*** DATA EXTRACT Section Begins ***
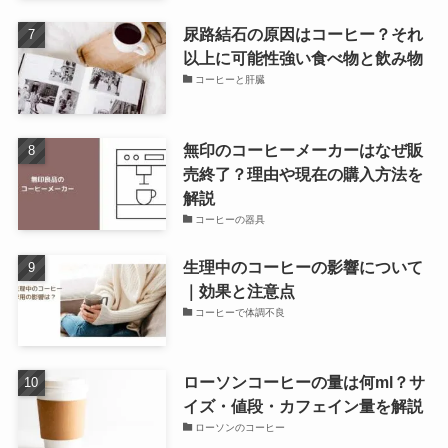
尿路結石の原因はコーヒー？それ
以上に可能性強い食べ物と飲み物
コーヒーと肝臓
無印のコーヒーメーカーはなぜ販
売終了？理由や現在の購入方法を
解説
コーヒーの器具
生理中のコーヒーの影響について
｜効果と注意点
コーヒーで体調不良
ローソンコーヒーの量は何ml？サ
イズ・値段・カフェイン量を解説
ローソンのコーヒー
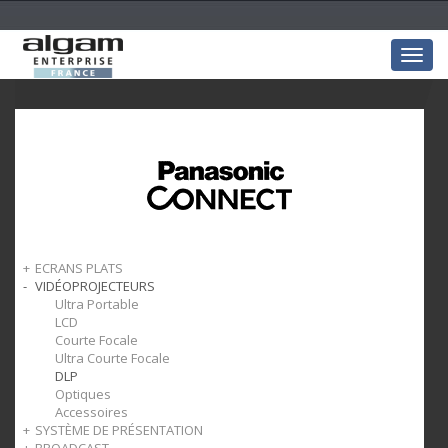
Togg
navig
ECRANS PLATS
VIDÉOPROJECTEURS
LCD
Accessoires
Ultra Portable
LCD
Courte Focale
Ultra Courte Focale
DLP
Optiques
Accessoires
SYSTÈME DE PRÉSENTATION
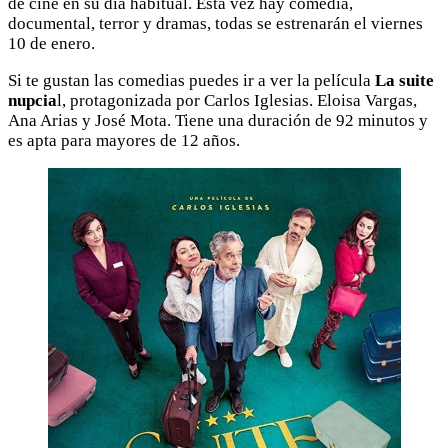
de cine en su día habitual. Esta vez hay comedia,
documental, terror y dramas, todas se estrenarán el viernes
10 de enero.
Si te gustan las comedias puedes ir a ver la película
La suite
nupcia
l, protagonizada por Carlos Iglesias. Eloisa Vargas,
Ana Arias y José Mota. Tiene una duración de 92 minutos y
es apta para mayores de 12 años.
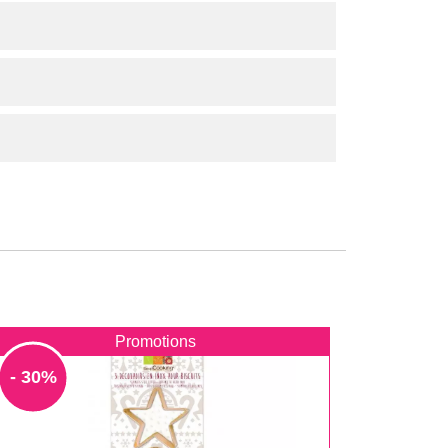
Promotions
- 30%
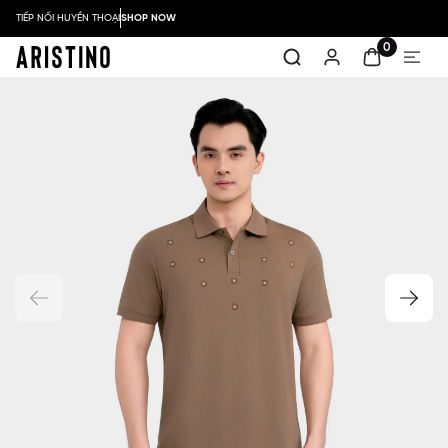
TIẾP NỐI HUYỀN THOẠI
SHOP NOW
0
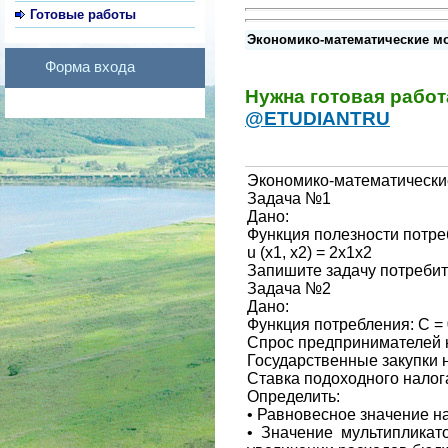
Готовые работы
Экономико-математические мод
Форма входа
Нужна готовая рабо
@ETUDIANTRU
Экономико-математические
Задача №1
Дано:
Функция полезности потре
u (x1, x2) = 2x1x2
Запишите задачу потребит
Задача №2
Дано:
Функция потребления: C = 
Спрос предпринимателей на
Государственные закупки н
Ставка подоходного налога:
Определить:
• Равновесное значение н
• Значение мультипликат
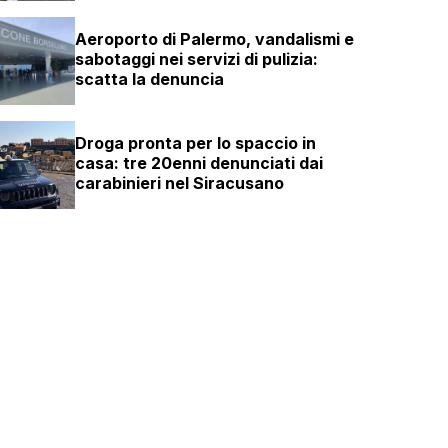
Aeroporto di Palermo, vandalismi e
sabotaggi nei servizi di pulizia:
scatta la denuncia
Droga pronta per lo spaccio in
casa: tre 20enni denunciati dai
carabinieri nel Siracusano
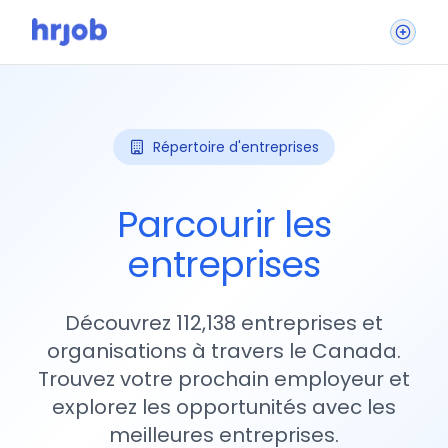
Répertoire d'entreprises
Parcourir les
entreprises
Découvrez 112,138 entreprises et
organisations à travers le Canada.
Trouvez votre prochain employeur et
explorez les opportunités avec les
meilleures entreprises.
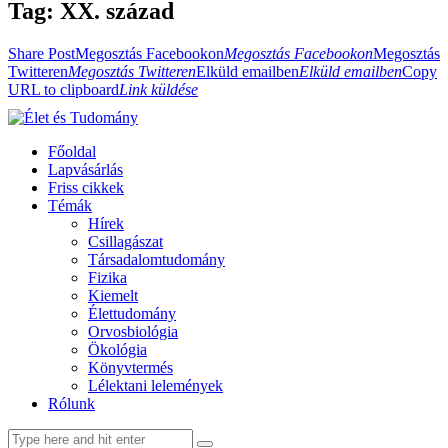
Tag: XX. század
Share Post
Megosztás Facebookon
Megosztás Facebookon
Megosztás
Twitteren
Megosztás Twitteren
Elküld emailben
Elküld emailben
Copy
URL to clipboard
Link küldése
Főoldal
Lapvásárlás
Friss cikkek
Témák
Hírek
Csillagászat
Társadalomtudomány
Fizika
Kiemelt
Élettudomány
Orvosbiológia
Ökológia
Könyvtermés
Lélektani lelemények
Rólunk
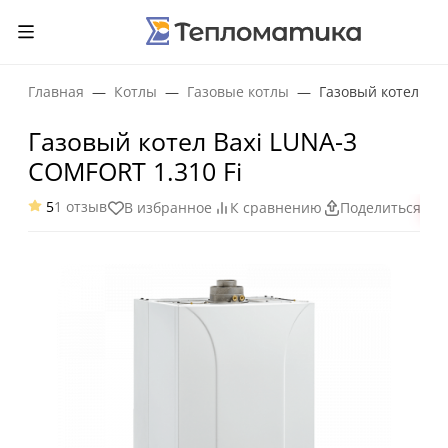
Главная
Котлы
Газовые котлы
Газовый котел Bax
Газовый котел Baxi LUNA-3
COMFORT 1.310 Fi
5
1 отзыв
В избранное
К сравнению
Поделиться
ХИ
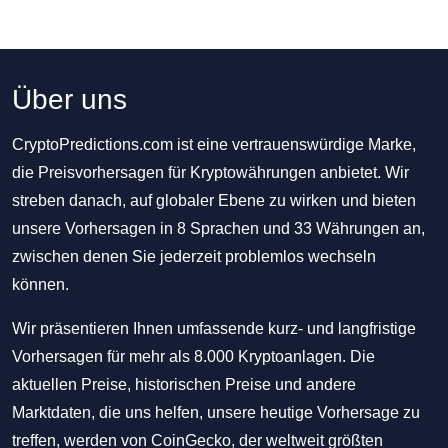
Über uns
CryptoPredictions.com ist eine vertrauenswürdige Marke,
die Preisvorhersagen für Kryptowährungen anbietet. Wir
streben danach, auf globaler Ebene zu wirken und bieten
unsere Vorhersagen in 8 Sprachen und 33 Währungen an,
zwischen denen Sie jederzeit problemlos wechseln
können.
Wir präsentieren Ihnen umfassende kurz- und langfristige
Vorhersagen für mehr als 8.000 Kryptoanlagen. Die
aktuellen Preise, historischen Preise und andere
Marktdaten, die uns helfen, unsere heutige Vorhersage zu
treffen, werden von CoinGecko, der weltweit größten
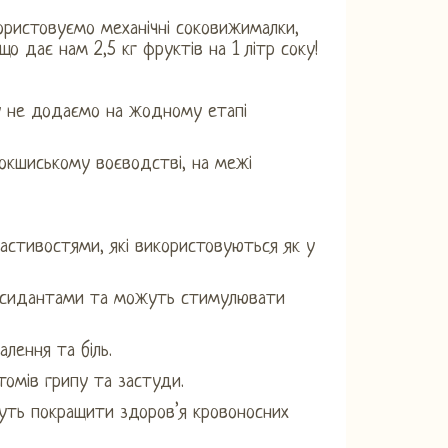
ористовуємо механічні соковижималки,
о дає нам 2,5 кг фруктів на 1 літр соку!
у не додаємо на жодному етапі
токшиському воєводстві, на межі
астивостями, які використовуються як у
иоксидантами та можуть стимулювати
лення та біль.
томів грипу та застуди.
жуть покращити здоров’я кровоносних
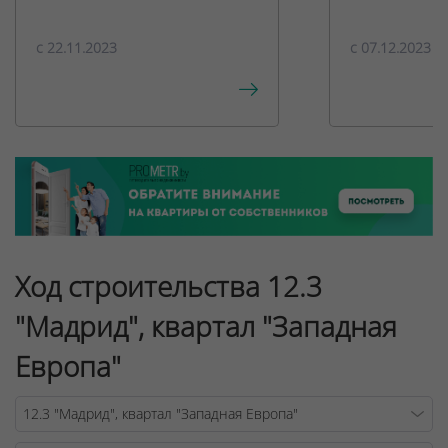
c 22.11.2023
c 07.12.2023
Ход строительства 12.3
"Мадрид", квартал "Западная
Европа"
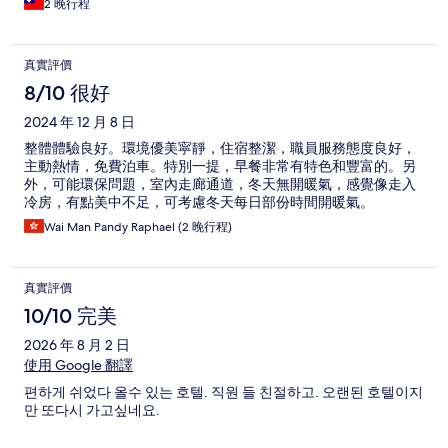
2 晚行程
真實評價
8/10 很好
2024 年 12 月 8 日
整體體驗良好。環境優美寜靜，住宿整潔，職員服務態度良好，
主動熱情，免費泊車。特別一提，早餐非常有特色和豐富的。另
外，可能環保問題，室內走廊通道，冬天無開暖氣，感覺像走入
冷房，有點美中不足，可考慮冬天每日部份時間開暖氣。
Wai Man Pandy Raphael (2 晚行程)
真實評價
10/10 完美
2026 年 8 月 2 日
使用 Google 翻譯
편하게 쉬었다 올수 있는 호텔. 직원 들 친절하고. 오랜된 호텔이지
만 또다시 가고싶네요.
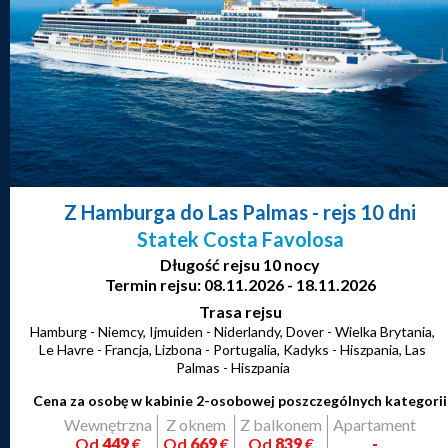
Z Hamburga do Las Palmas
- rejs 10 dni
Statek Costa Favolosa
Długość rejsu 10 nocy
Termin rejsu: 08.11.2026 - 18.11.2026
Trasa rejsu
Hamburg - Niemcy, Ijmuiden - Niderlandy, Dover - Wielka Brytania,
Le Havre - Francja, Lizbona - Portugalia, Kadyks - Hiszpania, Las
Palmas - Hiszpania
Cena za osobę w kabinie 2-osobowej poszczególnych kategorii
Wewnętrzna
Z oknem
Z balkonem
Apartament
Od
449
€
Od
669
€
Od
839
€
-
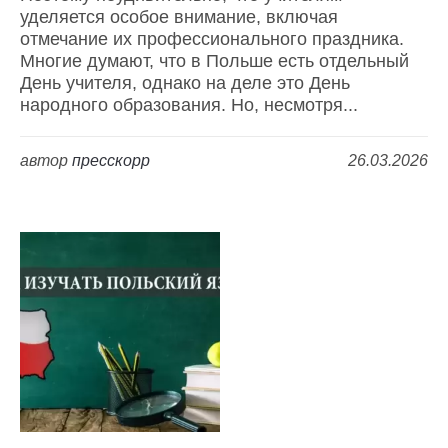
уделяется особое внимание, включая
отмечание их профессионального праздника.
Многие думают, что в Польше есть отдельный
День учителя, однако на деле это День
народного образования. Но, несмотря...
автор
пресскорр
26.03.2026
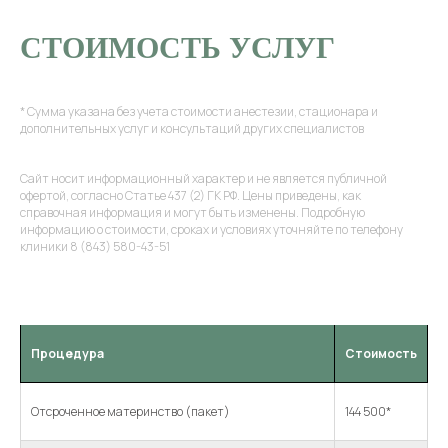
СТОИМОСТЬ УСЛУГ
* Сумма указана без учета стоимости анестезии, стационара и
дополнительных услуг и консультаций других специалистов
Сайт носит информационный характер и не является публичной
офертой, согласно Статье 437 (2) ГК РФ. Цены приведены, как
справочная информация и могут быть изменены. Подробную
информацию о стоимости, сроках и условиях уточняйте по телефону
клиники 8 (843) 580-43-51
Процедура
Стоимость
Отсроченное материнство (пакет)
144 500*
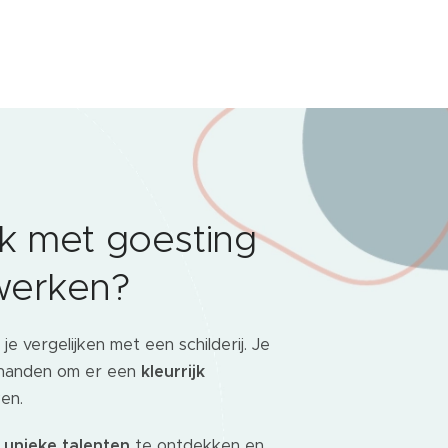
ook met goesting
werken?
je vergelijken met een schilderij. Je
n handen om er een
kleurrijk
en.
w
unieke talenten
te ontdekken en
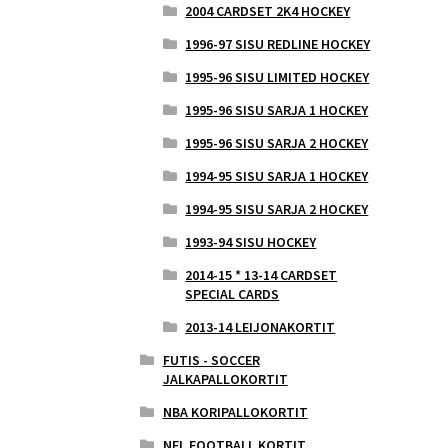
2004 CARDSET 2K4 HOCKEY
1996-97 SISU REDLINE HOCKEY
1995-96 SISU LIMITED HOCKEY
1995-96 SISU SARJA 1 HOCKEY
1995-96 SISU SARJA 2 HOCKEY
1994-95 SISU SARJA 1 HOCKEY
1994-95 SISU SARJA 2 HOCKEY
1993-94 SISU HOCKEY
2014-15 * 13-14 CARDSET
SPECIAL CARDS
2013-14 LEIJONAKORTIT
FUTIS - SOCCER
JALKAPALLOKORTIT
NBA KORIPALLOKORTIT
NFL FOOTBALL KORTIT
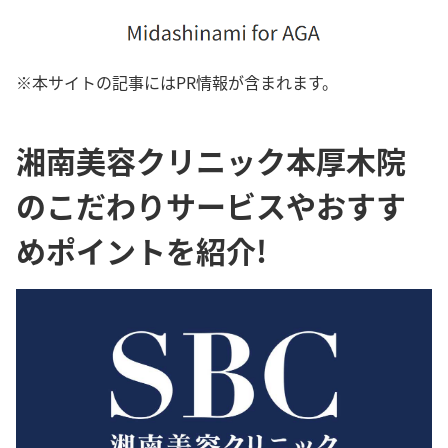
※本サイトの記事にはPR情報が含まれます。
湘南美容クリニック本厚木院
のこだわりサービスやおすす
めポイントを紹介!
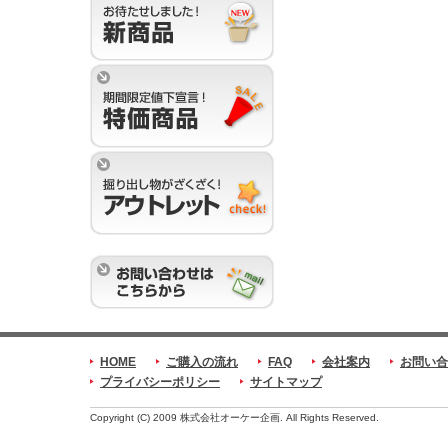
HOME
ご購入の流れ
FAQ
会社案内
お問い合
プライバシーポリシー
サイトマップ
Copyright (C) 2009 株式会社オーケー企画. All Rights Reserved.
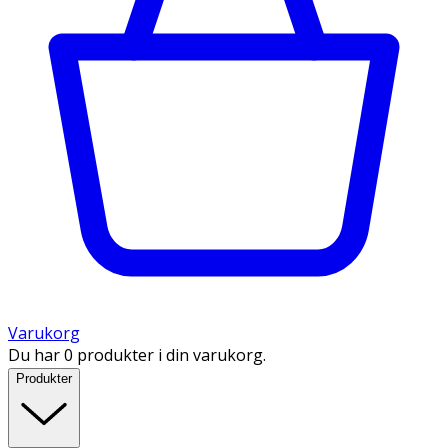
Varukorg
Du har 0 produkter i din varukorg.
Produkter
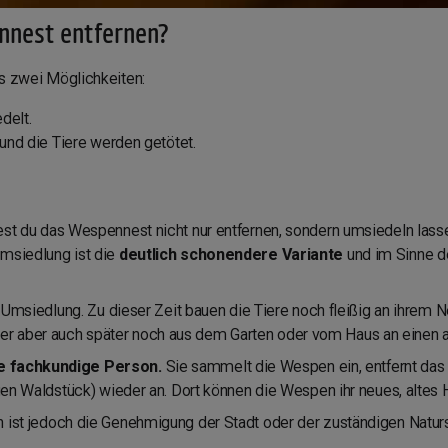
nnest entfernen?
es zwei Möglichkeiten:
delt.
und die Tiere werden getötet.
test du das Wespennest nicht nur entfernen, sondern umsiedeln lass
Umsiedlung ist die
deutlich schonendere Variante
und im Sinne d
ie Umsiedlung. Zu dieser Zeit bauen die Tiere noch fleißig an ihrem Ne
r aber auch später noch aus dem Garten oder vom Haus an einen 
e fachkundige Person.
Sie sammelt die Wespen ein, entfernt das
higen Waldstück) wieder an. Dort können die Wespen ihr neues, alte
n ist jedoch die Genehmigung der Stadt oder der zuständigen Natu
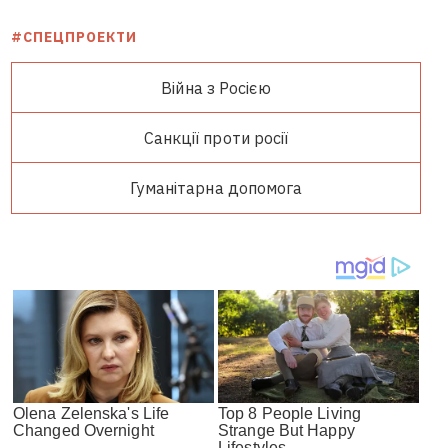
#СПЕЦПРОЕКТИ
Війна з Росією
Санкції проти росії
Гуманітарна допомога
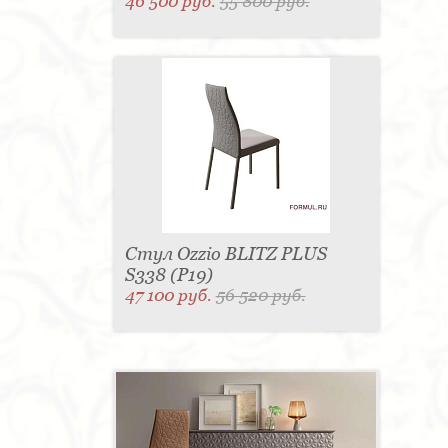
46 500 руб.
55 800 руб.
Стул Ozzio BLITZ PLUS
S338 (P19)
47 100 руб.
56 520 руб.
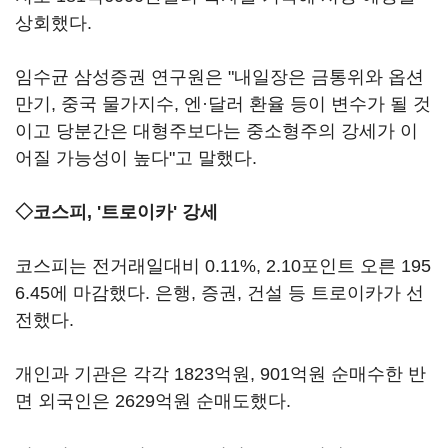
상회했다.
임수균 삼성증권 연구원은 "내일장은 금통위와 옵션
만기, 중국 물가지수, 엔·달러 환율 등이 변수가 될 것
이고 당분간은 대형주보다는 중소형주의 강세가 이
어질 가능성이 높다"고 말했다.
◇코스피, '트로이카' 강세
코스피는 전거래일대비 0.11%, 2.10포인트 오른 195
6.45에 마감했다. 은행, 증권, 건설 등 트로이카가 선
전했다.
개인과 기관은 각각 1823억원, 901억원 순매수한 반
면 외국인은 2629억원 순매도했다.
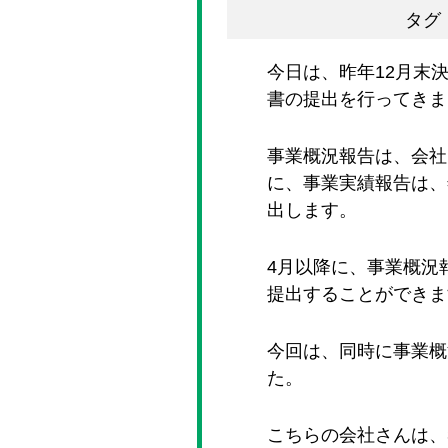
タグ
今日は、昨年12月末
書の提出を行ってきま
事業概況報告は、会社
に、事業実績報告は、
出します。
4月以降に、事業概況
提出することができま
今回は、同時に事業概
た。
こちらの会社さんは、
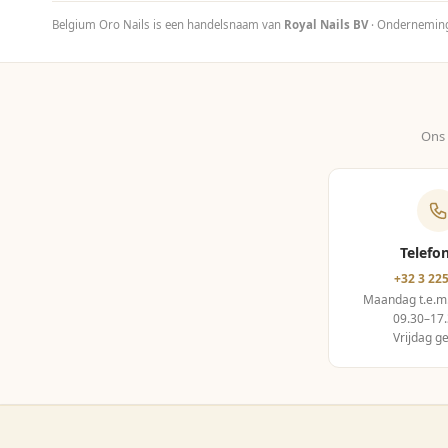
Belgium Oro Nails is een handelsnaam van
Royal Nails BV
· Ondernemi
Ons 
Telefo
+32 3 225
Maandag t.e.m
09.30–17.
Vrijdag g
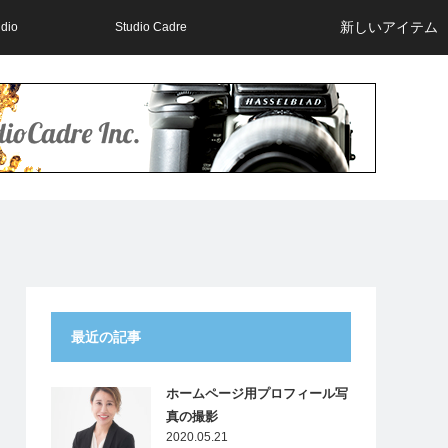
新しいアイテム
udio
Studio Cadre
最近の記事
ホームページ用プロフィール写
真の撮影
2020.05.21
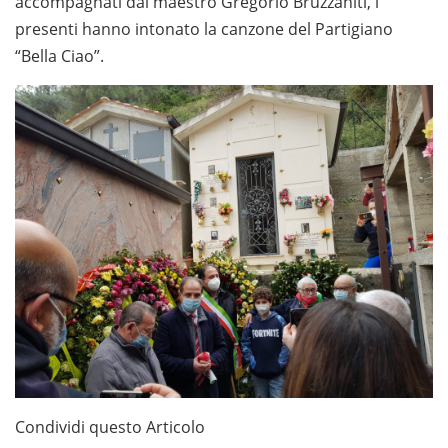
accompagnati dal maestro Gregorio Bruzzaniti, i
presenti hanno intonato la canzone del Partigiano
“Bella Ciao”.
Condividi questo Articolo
*** DATA EXTRACT Section Ends ***
Copy every line from the records above that contains the word "HOCKEY".

2004 CARDSET 2K4 HOCKEY
1996-97 SISU REDLINE HOCKEY
1995-96 SISU LIMITED HOCKEY
1995-96 SISU SARJA 1 HOCKEY
1995-96 SISU SARJA 2 HOCKEY
1994-95 SISU SARJA 1 HOCKEY
1994-95 SISU SARJA 2 HOCKEY
1993-94 SISU HOCKEY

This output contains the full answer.